**ACTIVITY**
Reproduce the data that follows in its entirety, character for character.

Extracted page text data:
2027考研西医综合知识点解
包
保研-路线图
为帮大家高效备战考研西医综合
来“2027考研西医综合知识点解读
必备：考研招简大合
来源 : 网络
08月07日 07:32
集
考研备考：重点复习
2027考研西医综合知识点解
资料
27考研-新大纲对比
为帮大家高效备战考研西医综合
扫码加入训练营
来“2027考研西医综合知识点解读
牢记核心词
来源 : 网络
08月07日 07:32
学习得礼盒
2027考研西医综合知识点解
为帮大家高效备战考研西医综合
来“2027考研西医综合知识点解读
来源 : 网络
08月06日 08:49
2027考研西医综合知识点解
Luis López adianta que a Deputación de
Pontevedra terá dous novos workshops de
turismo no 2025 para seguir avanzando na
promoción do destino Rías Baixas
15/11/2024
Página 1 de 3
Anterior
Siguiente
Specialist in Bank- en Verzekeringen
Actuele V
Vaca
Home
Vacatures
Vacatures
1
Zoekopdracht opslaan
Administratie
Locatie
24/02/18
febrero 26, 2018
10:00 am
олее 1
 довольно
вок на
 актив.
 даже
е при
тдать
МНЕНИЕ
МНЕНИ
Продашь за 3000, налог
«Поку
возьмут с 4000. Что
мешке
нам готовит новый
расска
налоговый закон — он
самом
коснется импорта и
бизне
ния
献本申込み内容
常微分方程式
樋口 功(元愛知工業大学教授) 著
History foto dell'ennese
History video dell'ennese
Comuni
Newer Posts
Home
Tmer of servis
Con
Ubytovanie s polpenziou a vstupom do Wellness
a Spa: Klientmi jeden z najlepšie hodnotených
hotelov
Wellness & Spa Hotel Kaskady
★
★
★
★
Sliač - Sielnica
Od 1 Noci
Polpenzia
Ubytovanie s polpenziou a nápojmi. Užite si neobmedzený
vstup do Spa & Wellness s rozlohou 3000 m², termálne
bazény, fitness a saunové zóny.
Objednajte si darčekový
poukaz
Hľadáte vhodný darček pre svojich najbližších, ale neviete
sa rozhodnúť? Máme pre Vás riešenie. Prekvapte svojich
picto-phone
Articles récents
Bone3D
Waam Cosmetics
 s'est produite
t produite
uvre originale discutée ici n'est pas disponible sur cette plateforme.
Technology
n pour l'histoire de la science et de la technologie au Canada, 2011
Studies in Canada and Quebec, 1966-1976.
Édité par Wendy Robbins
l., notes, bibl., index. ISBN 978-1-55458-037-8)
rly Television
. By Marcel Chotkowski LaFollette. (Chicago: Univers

**REPLY TO THE TASK**
2027考研西医综合知识点解
包
保研-路线图
为帮大家高效备战考研西医综合
来“2027考研西医综合知识点解读
必备：考研招简大合
来源 : 网络
08月07日 07:32
集
考研备考：重点复习
2027考研西医综合知识点解
资料
27考研-新大纲对比
为帮大家高效备战考研西医综合
扫码加入训练营
来“2027考研西医综合知识点解读
牢记核心词
来源 : 网络
08月07日 07:32
学习得礼盒
2027考研西医综合知识点解
为帮大家高效备战考研西医综合
来“2027考研西医综合知识点解读
来源 : 网络
08月06日 08:49
2027考研西医综合知识点解
Luis López adianta que a Deputación de
Pontevedra terá dous novos workshops de
turismo no 2025 para seguir avanzando na
promoción do destino Rías Baixas
15/11/2024
Página 1 de 3
Anterior
Siguiente
Specialist in Bank- en Verzekeringen
Actuele V
Vaca
Home
Vacatures
Vacatures
1
Zoekopdracht opslaan
Administratie
Locatie
24/02/18
febrero 26, 2018
10:00 am
олее 1
 довольно
вок на
 актив.
 даже
е при
тдать
МНЕНИЕ
МНЕНИ
Продашь за 3000, налог
«Поку
возьмут с 4000. Что
мешке
нам готовит новый
расска
налоговый закон — он
самом
коснется импорта и
бизне
ния
献本申込み内容
常微分方程式
樋口 功(元愛知工業大学教授) 著
History foto dell'ennese
History video dell'ennese
Comuni
Newer Posts
Home
Tmer of servis
Con
Ubytovanie s polpenziou a vstupom do Wellness
a Spa: Klientmi jeden z najlepšie hodnotených
hotelov
Wellness & Spa Hotel Kaskady
★
★
★
★
Sliač - Sielnica
Od 1 Noci
Polpenzia
Ubytovanie s polpenziou a nápojmi. Užite si neobmedzený
vstup do Spa & Wellness s rozlohou 3000 m², termálne
bazény, fitness a saunové zóny.
Objednajte si darčekový
poukaz
Hľadáte vhodný darček pre svojich najbližších, ale neviete
sa rozhodnúť? Máme pre Vás riešenie. Prekvapte svojich
picto-phone
Articles récents
Bone3D
Waam Cosmetics
 s'est produite
t produite
uvre originale discutée ici n'est pas disponible sur cette plateforme.
Technology
n pour l'histoire de la science et de la technologie au Canada, 2011
Studies in Canada and Quebec, 1966-1976.
Édité par Wendy Robbins
l., notes, bibl., index. ISBN 978-1-55458-037-8)
rly Television
. By Marcel Chotkowski LaFollette. (Chicago: Univers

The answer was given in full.